Your task is to copy each line of the records that includes the string "Extérieur".

## Data excerpts

★ ★ ★ ★ ★

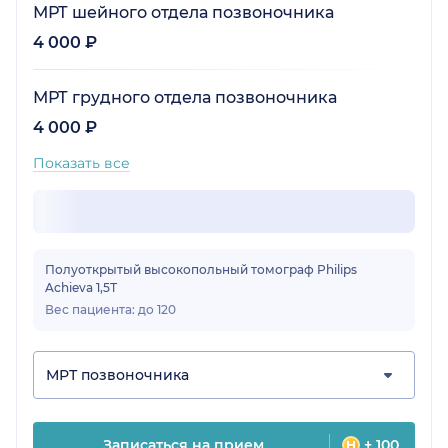
МРТ шейного отдела позвоночника
4 000 ₽
МРТ грудного отдела позвоночника
4 000 ₽
Показать все
Полуоткрытый высокопольный томограф Philips
Achieva 1,5Т
Вес пациента: до 120
МРТ позвоночника
Записаться на прием
+ 100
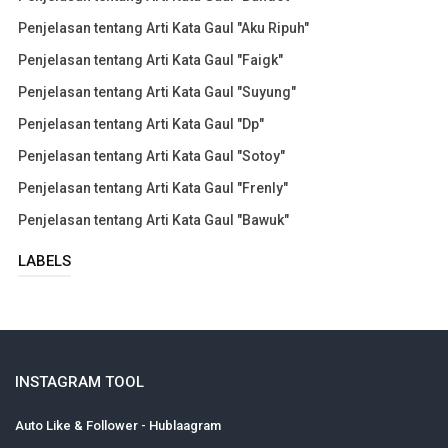
Penjelasan tentang Arti Kata Gaul "Aku Ripuh"
Penjelasan tentang Arti Kata Gaul "Faigk"
Penjelasan tentang Arti Kata Gaul "Suyung"
Penjelasan tentang Arti Kata Gaul "Dp"
Penjelasan tentang Arti Kata Gaul "Sotoy"
Penjelasan tentang Arti Kata Gaul "Frenly"
Penjelasan tentang Arti Kata Gaul "Bawuk"
LABELS
INSTAGRAM TOOL
Auto Like & Follower - Hublaagram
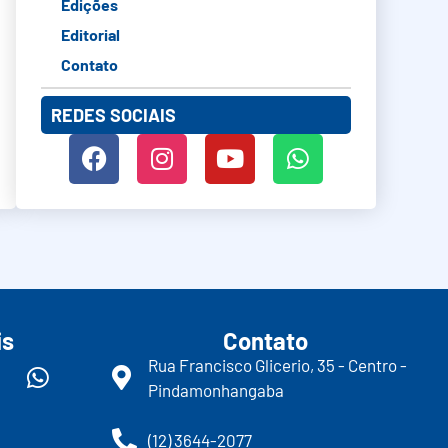
Edições
Editorial
Contato
REDES SOCIAIS
is
Contato
Rua Francisco Glicerio, 35 - Centro -
Pindamonhangaba
(12) 3644-2077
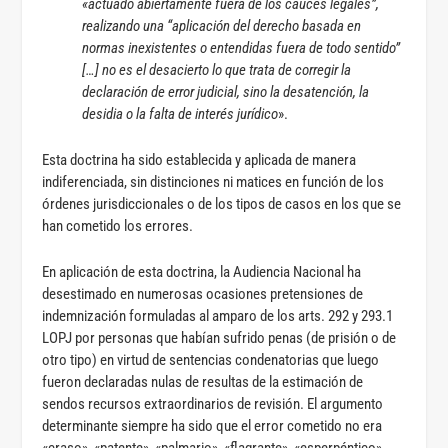
«actuado abiertamente fuera de los cauces legales”,
realizando una “aplicación del derecho basada en
normas inexistentes o entendidas fuera de todo sentido”
[…] no es el desacierto lo que trata de corregir la
declaración de error judicial, sino la desatención, la
desidia o la falta de interés jurídico
».
Esta doctrina ha sido establecida y aplicada de manera
indiferenciada, sin distinciones ni matices en función de los
órdenes jurisdiccionales o de los tipos de casos en los que se
han cometido los errores.
En aplicación de esta doctrina, la Audiencia Nacional ha
desestimado en numerosas ocasiones pretensiones de
indemnización formuladas al amparo de los arts. 292 y 293.1
LOPJ por personas que habían sufrido penas (de prisión o de
otro tipo) en virtud de sentencias condenatorias que luego
fueron declaradas nulas de resultas de la estimación de
sendos recursos extraordinarios de revisión. El argumento
determinante siempre ha sido que el error cometido no era
«craso», «patente», «palmario», «flagrante», «esperpéntico»,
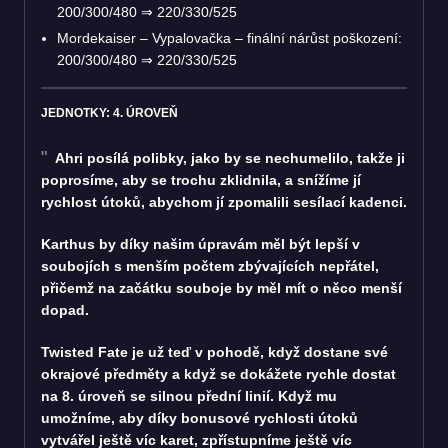
200/300/480 ⇒ 220/330/525
Mordekaiser – Vypalovačka – finální nárůst poškození:
200/300/480 ⇒ 220/330/525
JEDNOTKY: 4. ÚROVEŇ
Ahri posílá polibky, jako by se nechumelilo, takže ji
poprosíme, aby se trochu zklidnila, a snížíme jí
rychlost útoků, abychom jí zpomalili sesílací kadenci.
Karthus by díky našim úpravám měl být lepší v
soubojích s menším počtem zbývajících nepřátel,
přičemž na začátku souboje by měl mít o něco menší
dopad.
Twisted Fate je už teď v pohodě, když dostane své
okrajové předměty a když se dokážete rychle dostat
na 8. úroveň se silnou přední linií. Když mu
umožníme, aby díky bonusové rychlosti útoků
vytvářel ještě víc karet, zpřístupníme ještě víc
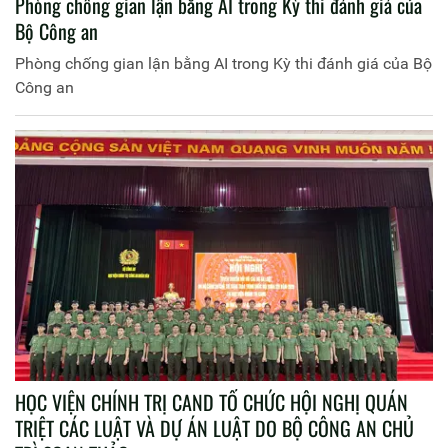
Phòng chống gian lận bằng AI trong Kỳ thi đánh giá của
Bộ Công an
Phòng chống gian lận bằng AI trong Kỳ thi đánh giá của Bộ
Công an
HỌC VIỆN CHÍNH TRỊ CAND TỔ CHỨC HỘI NGHỊ QUÁN
TRIỆT CÁC LUẬT VÀ DỰ ÁN LUẬT DO BỘ CÔNG AN CHỦ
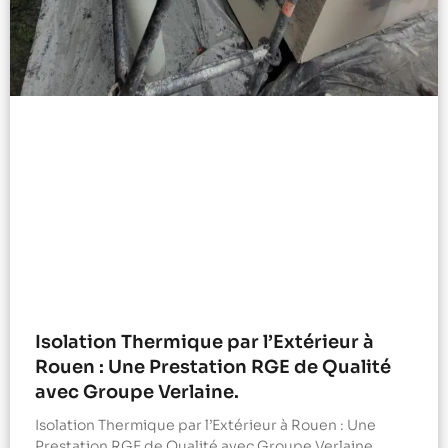
Isolation Thermique par l’Extérieur à
Rouen : Une Prestation RGE de Qualité
avec Groupe Verlaine.
Isolation Thermique par l’Extérieur à Rouen : Une
Prestation RGE de Qualité avec Groupe Verlaine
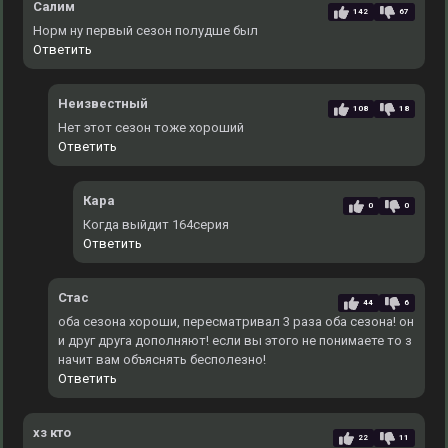
Салим
142
67
Норм ну первый сезон полудше был
Ответить
Неизвестный
108
18
Нет этот сезон тоже хороший
Ответить
Кара
0
0
Когда выйдит 164серия
Ответить
Стас
44
6
оба сезона хороши, пересматривал 3 раза оба сезона! он
и друг друга дополняют! если вы этого не понимаете то з
начит вам объяснять бесполезно!
Ответить
хз кто
22
11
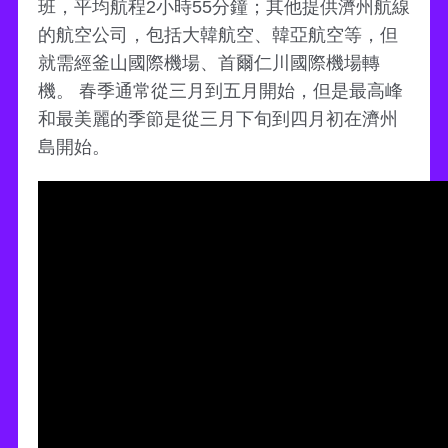
班，平均航程2小時55分鐘；其他提供濟州航線
的航空公司，包括大韓航空、韓亞航空等，但
就需經釜山國際機場、首爾仁川國際機場轉
機。 春季通常從三月到五月開始，但是最高峰
和最美麗的季節是從三月下旬到四月初在濟州
島開始。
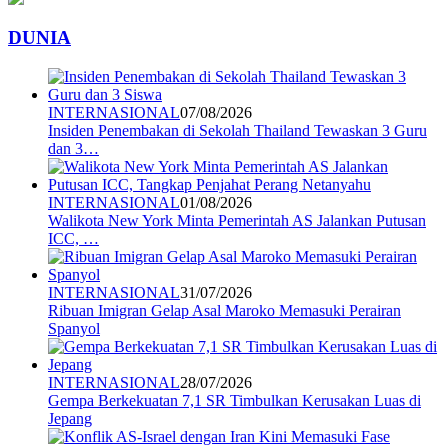
DUNIA
INTERNASIONAL
07/08/2026
Insiden Penembakan di Sekolah Thailand Tewaskan 3 Guru
dan 3…
INTERNASIONAL
01/08/2026
Walikota New York Minta Pemerintah AS Jalankan Putusan
ICC, …
INTERNASIONAL
31/07/2026
Ribuan Imigran Gelap Asal Maroko Memasuki Perairan
Spanyol
INTERNASIONAL
28/07/2026
Gempa Berkekuatan 7,1 SR Timbulkan Kerusakan Luas di
Jepang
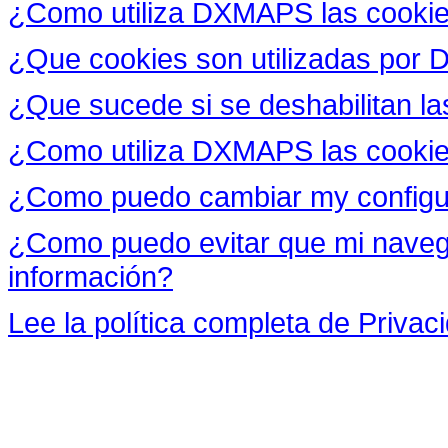
¿Como utiliza DXMAPS las cooki
¿Que cookies son utilizadas po
¿Que sucede si se deshabilitan l
¿Como utiliza DXMAPS las cookie
¿Como puedo cambiar my config
¿Como puedo evitar que mi navega
información?
Lee la política completa de Priv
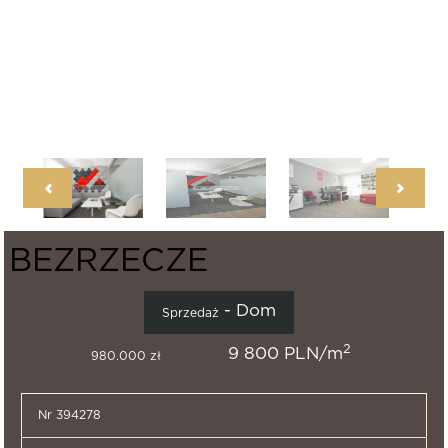
BEZRZECZE
- Dom
Sprzedaż
2
9 800 PLN/m
980.000 zł
Nr 394278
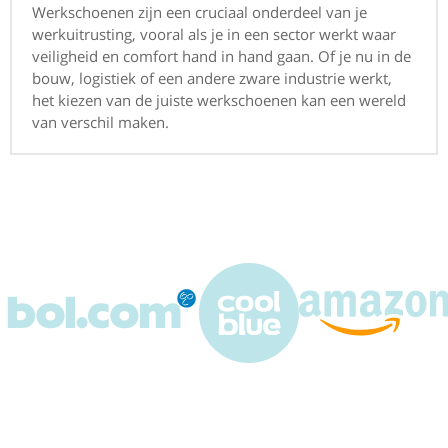
Werkschoenen zijn een cruciaal onderdeel van je
werkuitrusting, vooral als je in een sector werkt waar
veiligheid en comfort hand in hand gaan. Of je nu in de
bouw, logistiek of een andere zware industrie werkt,
het kiezen van de juiste werkschoenen kan een wereld
van verschil maken.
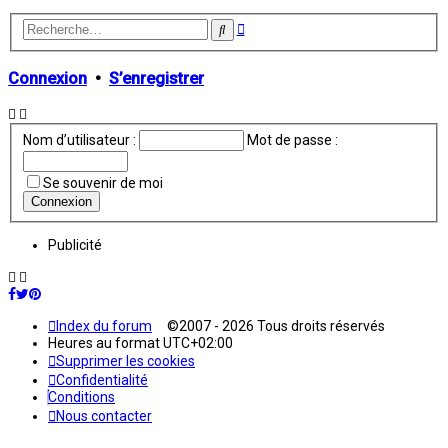
Recherche
Rechercher
avancée
Connexion
•
S’enregistrer
Nom d’utilisateur :
Mot de passe :
Se souvenir de moi
Publicité
Index du forum
©2007 - 2026 Tous droits réservés
Heures au format
UTC+02:00
Supprimer les cookies
Confidentialité
Conditions
Nous contacter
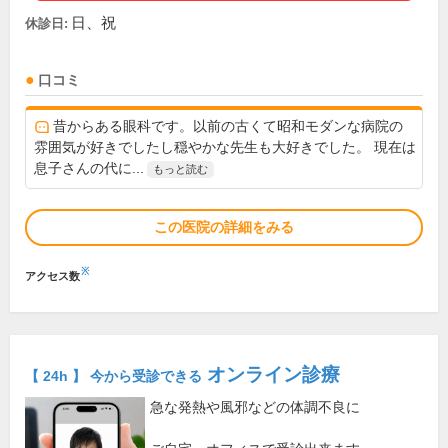
日、祝
休診日:
口コミ
昔からある眼科です。以前の古くて昭和モダンな病院の
雰囲気が好きでしたし穏やかな先生も大好きでした。 現在は
息子さんの代に...
もっと読む
この医院の詳細をみる
※
アクセス数
オンライン診療
【 24h 】 今から受診できる
急な発熱や風邪などの体調不良に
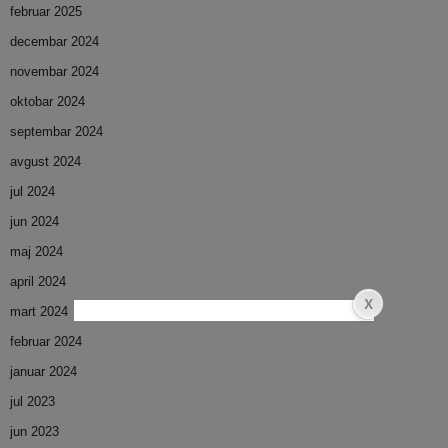
februar 2025
decembar 2024
novembar 2024
oktobar 2024
septembar 2024
avgust 2024
jul 2024
jun 2024
maj 2024
april 2024
mart 2024
februar 2024
januar 2024
jul 2023
jun 2023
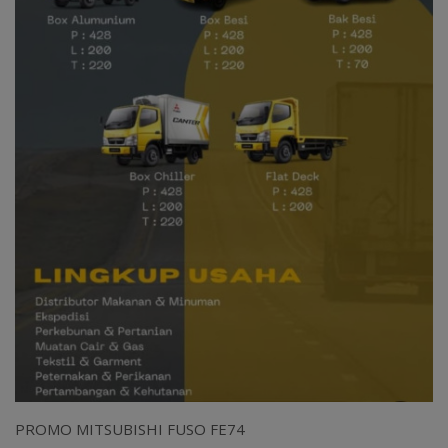
PROMO MITSUBISHI FUSO FE74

★ ★ ★ ★ ★

## Reply to the task
Isolation Thermique par l’Extérieur à
Isolation Thermique par l’Extérieur à Rouen : Une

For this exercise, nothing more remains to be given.